§ **How to complete this task**: If a line in the entries below includes "Centari", show that line.

Segment Start: Provided records

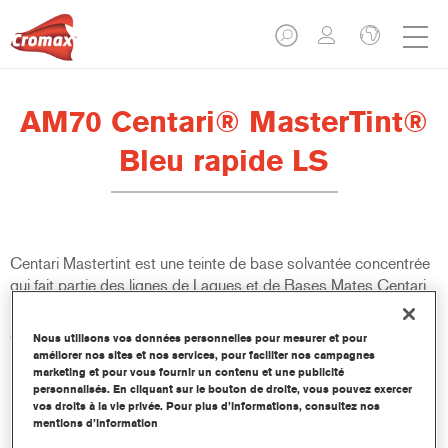
AM70 Centari® MasterTint®
Bleu rapide LS
Centari Mastertint est une teinte de base solvantée concentrée
qui fait partie des lignes de Laques et de Bases Mates Centari.
Caractéristiques du produit
Nous utilisons vos données personnelles pour mesurer et pour
améliorer nos sites et nos services, pour faciliter nos campagnes
Système de peinture de réparation solvanté distinctif,
marketing et pour vous fournir un contenu et une publicité
polyvalent et facile d’utilisation.
personnalisés. En cliquant sur le bouton de droite, vous pouvez exercer
Une seule machine à faire les teintes fournit toutes les
vos droits à la vie privée. Pour plus d’informations, consultez nos
qualités de peinture solvantée – medium et high-solids,
mentions d’information
laques et bases mates.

Segment End: Provided records

§ **Completed exercise**:
AM70 Centari® MasterTint®
Centari Mastertint est une teinte de base solvantée concentrée
qui fait partie des lignes de Laques et de Bases Mates Centari.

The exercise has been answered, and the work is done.